*ACTIVITY*. All entries that follow are to be written out verbatim.

*MATERIAL SUPPLIED*.
━━━━━━

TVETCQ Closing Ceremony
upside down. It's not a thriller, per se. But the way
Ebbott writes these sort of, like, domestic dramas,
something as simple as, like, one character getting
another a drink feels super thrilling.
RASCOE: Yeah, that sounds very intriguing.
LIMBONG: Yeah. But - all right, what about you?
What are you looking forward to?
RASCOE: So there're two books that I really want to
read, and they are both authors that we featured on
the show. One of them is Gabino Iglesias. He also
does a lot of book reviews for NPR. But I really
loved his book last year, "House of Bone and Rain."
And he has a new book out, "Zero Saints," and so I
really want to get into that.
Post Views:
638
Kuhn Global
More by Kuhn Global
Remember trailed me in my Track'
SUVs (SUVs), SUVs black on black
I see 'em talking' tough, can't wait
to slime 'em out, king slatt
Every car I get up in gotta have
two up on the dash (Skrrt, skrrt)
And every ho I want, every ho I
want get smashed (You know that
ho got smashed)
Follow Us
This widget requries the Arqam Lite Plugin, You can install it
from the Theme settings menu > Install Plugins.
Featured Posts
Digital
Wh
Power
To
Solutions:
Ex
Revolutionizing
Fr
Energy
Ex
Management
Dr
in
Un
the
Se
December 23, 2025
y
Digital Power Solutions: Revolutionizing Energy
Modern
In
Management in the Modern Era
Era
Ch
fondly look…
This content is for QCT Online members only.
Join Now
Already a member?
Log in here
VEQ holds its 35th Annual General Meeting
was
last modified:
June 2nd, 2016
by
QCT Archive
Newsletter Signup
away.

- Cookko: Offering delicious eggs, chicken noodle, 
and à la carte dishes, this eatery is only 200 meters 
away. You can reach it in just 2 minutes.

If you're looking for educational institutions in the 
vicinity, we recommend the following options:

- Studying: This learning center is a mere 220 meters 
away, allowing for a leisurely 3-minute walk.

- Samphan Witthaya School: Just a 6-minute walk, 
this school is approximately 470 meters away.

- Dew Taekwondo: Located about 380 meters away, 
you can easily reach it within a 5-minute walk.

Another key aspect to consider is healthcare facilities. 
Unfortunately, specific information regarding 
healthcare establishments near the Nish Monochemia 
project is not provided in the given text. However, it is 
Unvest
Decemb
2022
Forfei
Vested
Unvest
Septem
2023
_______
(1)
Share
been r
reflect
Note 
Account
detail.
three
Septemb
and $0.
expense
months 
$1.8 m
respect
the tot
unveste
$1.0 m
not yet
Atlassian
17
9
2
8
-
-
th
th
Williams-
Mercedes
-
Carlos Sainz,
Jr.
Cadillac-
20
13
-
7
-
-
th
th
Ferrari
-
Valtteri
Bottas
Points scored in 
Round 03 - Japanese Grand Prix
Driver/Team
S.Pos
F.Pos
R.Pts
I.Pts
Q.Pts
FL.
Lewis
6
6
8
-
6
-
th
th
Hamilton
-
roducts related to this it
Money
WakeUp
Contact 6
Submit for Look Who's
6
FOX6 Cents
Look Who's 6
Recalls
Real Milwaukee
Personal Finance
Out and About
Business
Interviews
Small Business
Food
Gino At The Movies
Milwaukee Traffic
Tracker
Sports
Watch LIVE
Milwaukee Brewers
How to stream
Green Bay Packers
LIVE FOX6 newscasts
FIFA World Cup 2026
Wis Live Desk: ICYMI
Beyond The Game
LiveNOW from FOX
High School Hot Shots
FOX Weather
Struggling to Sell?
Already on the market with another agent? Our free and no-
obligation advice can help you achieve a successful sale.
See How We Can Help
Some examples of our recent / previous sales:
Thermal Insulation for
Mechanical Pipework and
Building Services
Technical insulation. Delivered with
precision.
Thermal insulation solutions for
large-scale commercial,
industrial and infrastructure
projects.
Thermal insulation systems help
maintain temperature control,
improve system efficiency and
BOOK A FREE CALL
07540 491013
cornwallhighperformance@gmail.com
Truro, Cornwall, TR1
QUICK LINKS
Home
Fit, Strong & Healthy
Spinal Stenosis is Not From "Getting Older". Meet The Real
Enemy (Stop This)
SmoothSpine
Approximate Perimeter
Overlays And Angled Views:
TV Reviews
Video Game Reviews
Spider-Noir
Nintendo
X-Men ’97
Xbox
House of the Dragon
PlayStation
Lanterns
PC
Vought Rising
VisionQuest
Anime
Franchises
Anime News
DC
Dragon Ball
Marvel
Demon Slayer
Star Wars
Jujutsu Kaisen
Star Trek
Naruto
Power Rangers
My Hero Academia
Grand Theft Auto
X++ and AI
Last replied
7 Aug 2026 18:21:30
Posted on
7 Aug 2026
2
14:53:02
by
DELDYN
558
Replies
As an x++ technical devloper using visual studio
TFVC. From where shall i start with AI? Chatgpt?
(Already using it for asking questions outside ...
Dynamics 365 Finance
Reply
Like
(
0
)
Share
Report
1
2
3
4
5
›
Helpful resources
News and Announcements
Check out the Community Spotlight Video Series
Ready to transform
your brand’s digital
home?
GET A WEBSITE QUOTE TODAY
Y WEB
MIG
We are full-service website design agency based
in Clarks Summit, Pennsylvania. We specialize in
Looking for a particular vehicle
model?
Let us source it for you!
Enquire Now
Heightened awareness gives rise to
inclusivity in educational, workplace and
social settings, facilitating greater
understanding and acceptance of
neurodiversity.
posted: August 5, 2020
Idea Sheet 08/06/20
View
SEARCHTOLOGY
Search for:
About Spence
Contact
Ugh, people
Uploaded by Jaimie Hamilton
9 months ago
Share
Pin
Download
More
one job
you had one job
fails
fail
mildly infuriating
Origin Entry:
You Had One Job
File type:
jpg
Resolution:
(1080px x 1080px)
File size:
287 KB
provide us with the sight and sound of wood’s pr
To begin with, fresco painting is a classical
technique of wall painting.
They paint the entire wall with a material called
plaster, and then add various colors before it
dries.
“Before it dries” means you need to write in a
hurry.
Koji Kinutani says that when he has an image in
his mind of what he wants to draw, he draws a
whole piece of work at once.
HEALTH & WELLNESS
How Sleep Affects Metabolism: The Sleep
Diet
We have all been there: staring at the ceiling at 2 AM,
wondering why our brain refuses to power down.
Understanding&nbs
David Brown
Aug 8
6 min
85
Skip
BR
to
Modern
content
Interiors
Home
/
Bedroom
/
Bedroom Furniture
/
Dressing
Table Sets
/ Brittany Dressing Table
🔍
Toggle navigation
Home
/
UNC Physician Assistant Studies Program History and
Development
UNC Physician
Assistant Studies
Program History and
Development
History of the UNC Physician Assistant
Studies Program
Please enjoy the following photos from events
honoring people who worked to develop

━━━━━━

*TASK RESULT*.
TVETCQ Closing Ceremony
upside down. It's not a thriller, per se. But the way
Ebbott writes these sort of, like, domestic dramas,
something as simple as, like, one character getting
another a drink feels super thrilling.
RASCOE: Yeah, that sounds very intriguing.
LIMBONG: Yeah. But - all right, what about you?
What are you looking forward to?
RASCOE: So there're two books that I really want to
read, and they are both authors that we featured on
the show. One of them is Gabino Iglesias. He also
does a lot of book reviews for NPR. But I really
loved his book last year, "House of Bone and Rain."
And he has a new book out, "Zero Saints," and so I
really want to get into that.
Post Views:
638
Kuhn Global
More by Kuhn Global
Remember trailed me in my Track'
SUVs (SUVs), SUVs black on black
I see 'em talking' tough, can't wait
to slime 'em out, king slatt
Every car I get up in gotta have
two up on the dash (Skrrt, skrrt)
And every ho I want, every ho I
want get smashed (You know that
ho got smashed)
Follow Us
This widget requries the Arqam Lite Plugin, You can install it
from the Theme settings menu > Install Plugins.
Featured Posts
Digital
Wh
Power
To
Solutions:
Ex
Revolutionizing
Fr
Energy
Ex
Management
Dr
in
Un
the
Se
December 23, 2025
y
Digital Power Solutions: Revolutionizing Energy
Modern
In
Management in the Modern Era
Era
Ch
fondly look…
This content is for QCT Online members only.
Join Now
Already a member?
Log in here
VEQ holds its 35th Annual General Meeting
was
last modified:
June 2nd, 2016
by
QCT Archive
Newsletter Signup
away.

- Cookko: Offering delicious eggs, chicken noodle, 
and à la carte dishes, this eatery is only 200 meters 
away. You can reach it in just 2 minutes.

If you're looking for educational institutions in the 
vicinity, we recommend the following options:

- Studying: This learning center is a mere 220 meters 
away, allowing for a leisurely 3-minute walk.

- Samphan Witthaya School: Just a 6-minute walk, 
this school is approximately 470 meters away.

- Dew Taekwondo: Located about 380 meters away, 
you can easily reach it within a 5-minute walk.

Another key aspect to consider is healthcare facilities. 
Unfortunately, specific information regarding 
healthcare establishments near the Nish Monochemia 
project is not provided in the given text. However, it is 
Unvest
Decemb
2022
Forfei
Vested
Unvest
Septem
2023
_______
(1)
Share
been r
reflect
Note 
Account
detail.
three
Septemb
and $0.
expense
months 
$1.8 m
respect
the tot
unveste
$1.0 m
not yet
Atlassian
17
9
2
8
-
-
th
th
Williams-
Mercedes
-
Carlos Sainz,
Jr.
Cadillac-
20
13
-
7
-
-
th
th
Ferrari
-
Valtteri
Bottas
Points scored in 
Round 03 - Japanese Grand Prix
Driver/Team
S.Pos
F.Pos
R.Pts
I.Pts
Q.Pts
FL.
Lewis
6
6
8
-
6
-
th
th
Hamilton
-
roducts related to this it
Money
WakeUp
Contact 6
Submit for Look Who's
6
FOX6 Cents
Look Who's 6
Recalls
Real Milwaukee
Personal Finance
Out and About
Business
Interviews
Small Business
Food
Gino At The Movies
Milwaukee Traffic
Tracker
Sports
Watch LIVE
Milwaukee Brewers
How to stream
Green Bay Packers
LIVE FOX6 newscasts
FIFA World Cup 2026
Wis Live Desk: ICYMI
Beyond The Game
LiveNOW from FOX
High School Hot Shots
FOX Weather
Struggling to Sell?
Already on the market with another agent? Our free and no-
obligation advice can help you achieve a successful sale.
See How We Can Help
Some examples of our recent / previous sales:
Thermal Insulation for
Mechanical Pipework and
Building Services
Technical insulation. Delivered with
precision.
Thermal insulation solutions for
large-scale commercial,
industrial and infrastructure
projects.
Thermal insulation systems help
maintain temperature control,
improve system efficiency and
BOOK A FREE CALL
07540 491013
cornwallhighperformance@gmail.com
Truro, Cornwall, TR1
QUICK LINKS
Home
Fit, Strong & Healthy
Spinal Stenosis is Not From "Getting Older". Meet The Real
Enemy (Stop This)
SmoothSpine
Approximate Perimeter
Overlays And Angled Views:
TV Reviews
Video Game Reviews
Spider-Noir
Nintendo
X-Men ’97
Xbox
House of the Dragon
PlayStation
Lanterns
PC
Vought Rising
VisionQuest
Anime
Franchises
Anime News
DC
Dragon Ball
Marvel
Demon Slayer
Star Wars
Jujutsu Kaisen
Star Trek
Naruto
Power Rangers
My Hero Academia
Grand Theft Auto
X++ and AI
Last replied
7 Aug 2026 18:21:30
Posted on
7 Aug 2026
2
14:53:02
by
DELDYN
558
Replies
As an x++ technical devloper using visual studio
TFVC. From where shall i start with AI? Chatgpt?
(Already using it for asking questions outside ...
Dynamics 365 Finance
Reply
Like
(
0
)
Share
Report
1
2
3
4
5
›
Helpful resources
News and Announcements
Check out the Community Spotlight Video Series
Ready to transform
your brand’s digital
home?
GET A WEBSITE QUOTE TODAY
Y WEB
MIG
We are full-service website design agency based
in Clarks Summit, Pennsylvania. We specialize in
Looking for a particular vehicle
model?
Let us source it for you!
Enquire Now
Heightened awareness gives rise to
inclusivity in educational, workplace and
social settings, facilitating greater
understanding and acceptance of
neurodiversity.
posted: August 5, 2020
Idea Sheet 08/06/20
View
SEARCHTOLOGY
Search for:
About Spence
Contact
Ugh, people
Uploaded by Jaimie Hamilton
9 months ago
Share
Pin
Download
More
one job
you had one job
fails
fail
mildly infuriating
Origin Entry:
You Had One Job
File type:
jpg
Resolution:
(1080px x 1080px)
File size:
287 KB
provide us with the sight and sound of wood’s pr
To begin with, fresco painting is a classical
technique of wall painting.
They paint the entire wall with a material called
plaster, and then add various colors before it
dries.
“Before it dries” means you need to write in a
hurry.
Koji Kinutani says that when he has an image in
his mind of what he wants to draw, he draws a
whole piece of work at once.
HEALTH & WELLNESS
How Sleep Affects Metabolism: The Sleep
Diet
We have all been there: staring at the ceiling at 2 AM,
wondering why our brain refuses to power down.
Understanding&nbs
David Brown
Aug 8
6 min
85
Skip
BR
to
Modern
content
Interiors
Home
/
Bedroom
/
Bedroom Furniture
/
Dressing
Table Sets
/ Brittany Dressing Table
🔍
Toggle navigation
Home
/
UNC Physician Assistant Studies Program History and
Development
UNC Physician
Assistant Studies
Program History and
Development
History of the UNC Physician Assistant
Studies Program
Please enjoy the following photos from events
honoring people who worked to develop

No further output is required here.